Getting seamless tiling requires more than just have "seamless tiling" in the prompt. It also depends on if the fork you're using has that feature at all.
https://github.com/lstein/stable-diffusion has the feature, but you need to pass it outside the prompt. So if you use the `dream.py` prompt cli, you can pass it `"Hats on the ground" --seamless` and it should be perfectly tilable.
This is exactly the kind of post that keeps me coming back to HN. I've been using AI for concept art, but hadn't even thought about it for texturing. And now we have a plugin for Blender to do exactly that, simply incredible!
Very exciting work. However, currently I would not yet make it part of my workflow as it does not output normal and roughness maps. However, I see that those are listed in 'Future Directions'.
I'm not convinced either way yet. We're just now starting to crack this problem open.
Intuitively it seems like we could represent stable 3D positions and geometry that then passes through a separate shading stage.
Use a model to replace only the engine and game logic itself.
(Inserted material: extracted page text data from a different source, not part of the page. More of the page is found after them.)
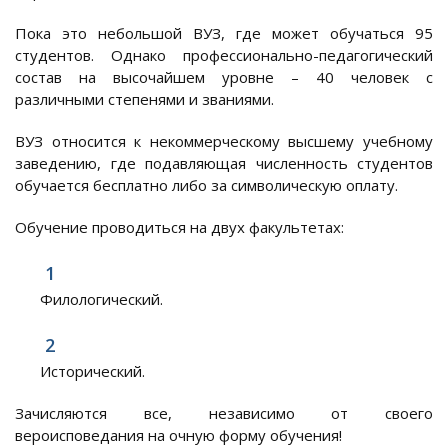
Пока это небольшой ВУЗ, где может обучаться 95
студентов. Однако профессионально-педагогический
состав на высочайшем уровне – 40 человек с
различными степенями и званиями.
ВУЗ относится к некоммерческому высшему учебному
заведению, где подавляющая численность студентов
обучается бесплатно либо за символическую оплату.
Обучение проводиться на двух факультетах:
Филологический.
Исторический.
Зачисляются все, независимо от своего
вероисповедания на очную форму обучения!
Faster physics and rules than a physics engine. Much less human engineering needed to build a final product.
Add a final pass through an ML upscaler for photorealism or cartoon crispness.
I'd gamble 50-50 that this is an existential risk to Epic Games. I'd also gamble 50-50 that we see this in five years.
I can't think of any incumbent right now that is safe from disruption.